Fusion of Hyperspectral and LiDAR Remote Sensing Data Using Multiple Feature Learning

Abstract

Hyperspectral image classification has been an active topic of research. In recent years, it has been found that light detection and ranging (LiDAR) data provide a source of complementary information that can greatly assist in the classification of hyperspectral data, in particular when it is difficult to separate complex classes. This is because, in addition to the spatial and the spectral information provided by hyperspectral data, LiDAR can provide very valuable information about the height of the surveyed area that can help with the discrimination of classes and their separability. In the past, several efforts have been investigated for fusion of hyperspectral and LiDAR data, with some efforts driven by the morphological information that can be derived from both data sources. However, a main challenge for the learning approaches is how to exploit the information coming from multiple features. Specifically, it has been found that simple concatenation or stacking of features such as morphological attribute profiles (APs) may contain redundant information.
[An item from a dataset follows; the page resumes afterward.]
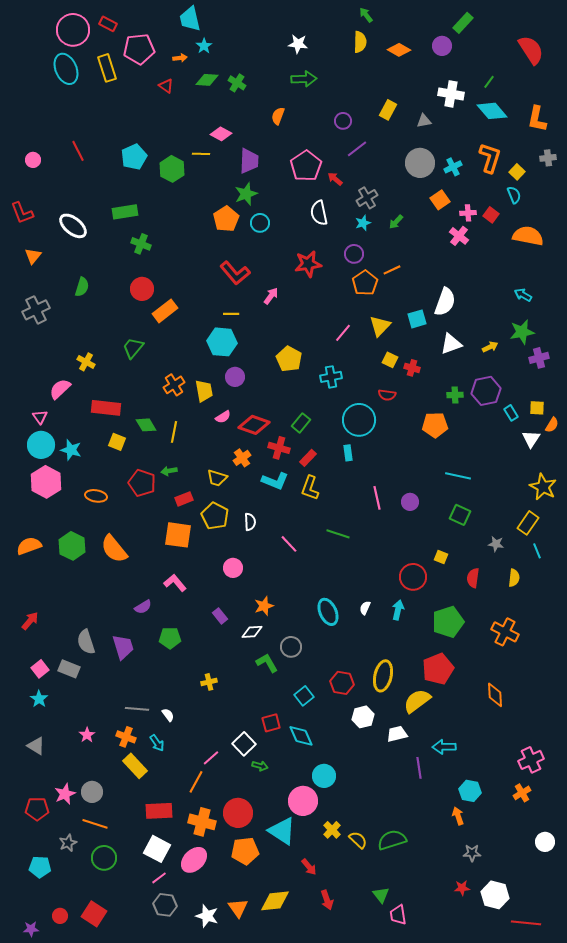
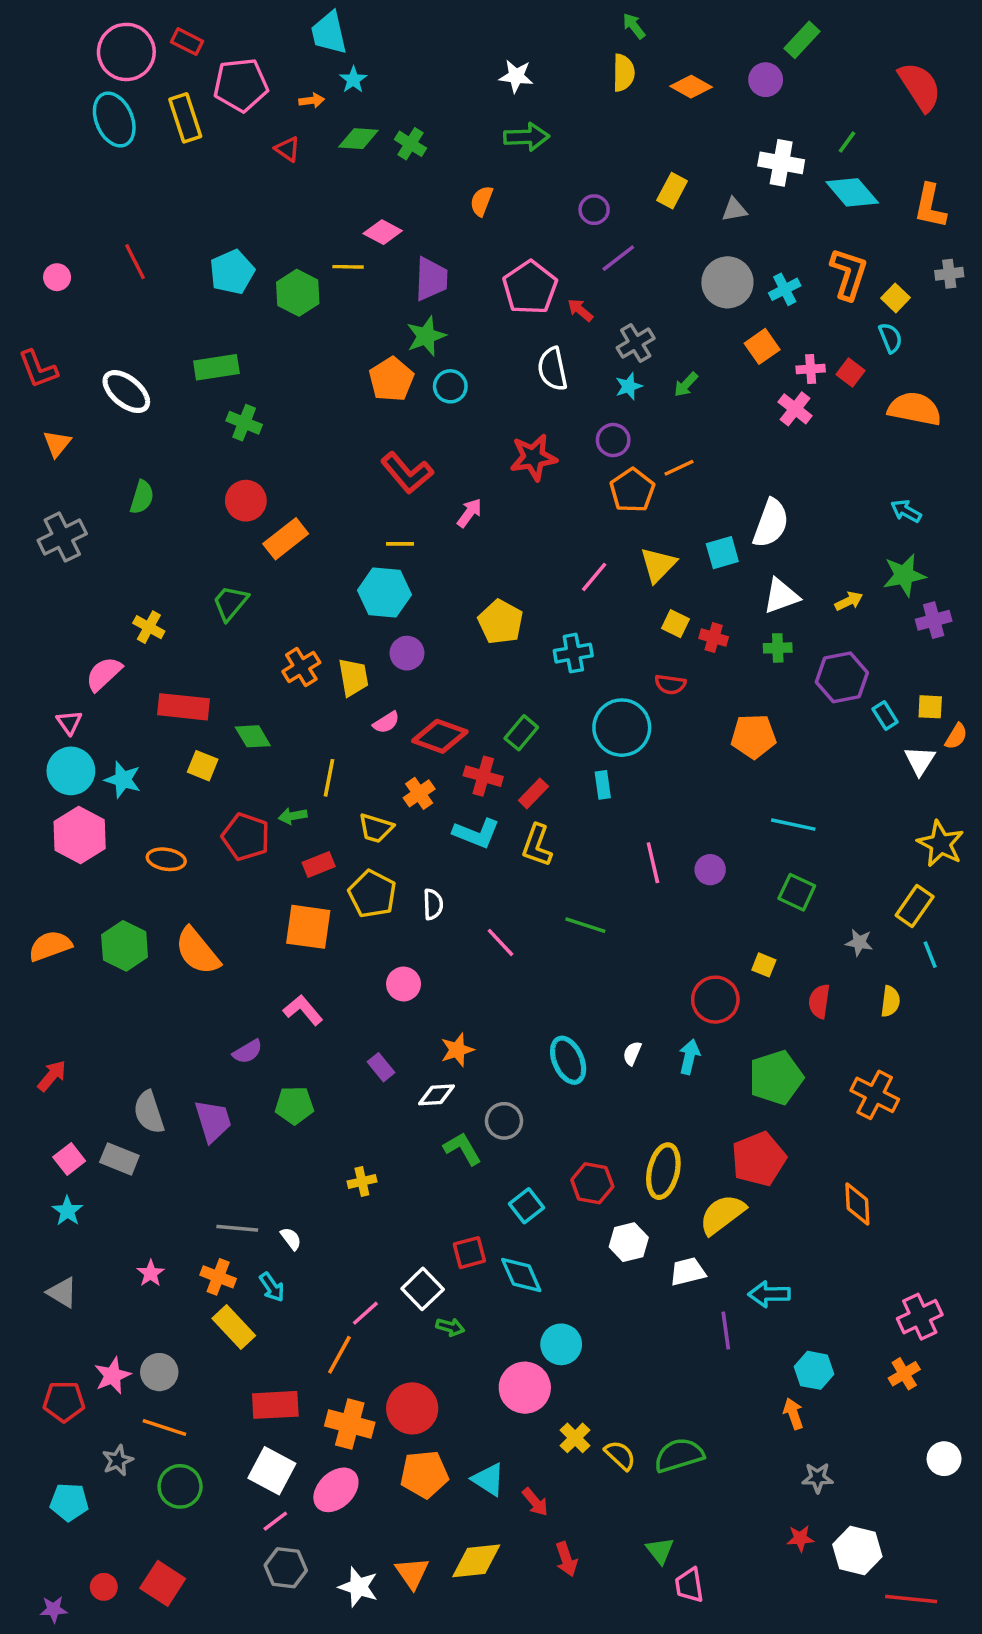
green cross: (455, 395) -> (778, 648), moved
yellow line: (174, 432) -> (329, 778), moved
cyan triangle: (282, 831) -> (488, 1479), moved, size x0.7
In addition, a significant increase in the number of features may lead to very high-dimensional input features. This is in contrast with the limited number of training samples often available in remote-sensing applications, which may lead to the Hughes effect. In this work, we develop a new efficient strategy for fusion and classification of hyperspectral and LiDAR data. Our approach has been designed to integrate multiple types of features extracted from these data. An important characteristic of the presented approach is that it does not require any regularization parameters, so that different types of features can be efficiently exploited and integrated in a collaborative and flexible way. Our experimental results, conducted using a hyperspectral image and a LiDAR-derived digital surface model (DSM) collected over the University of Houston campus and the neighboring urban area, indicate that the proposed framework for multiple feature learning provides state-of-the-art classification results.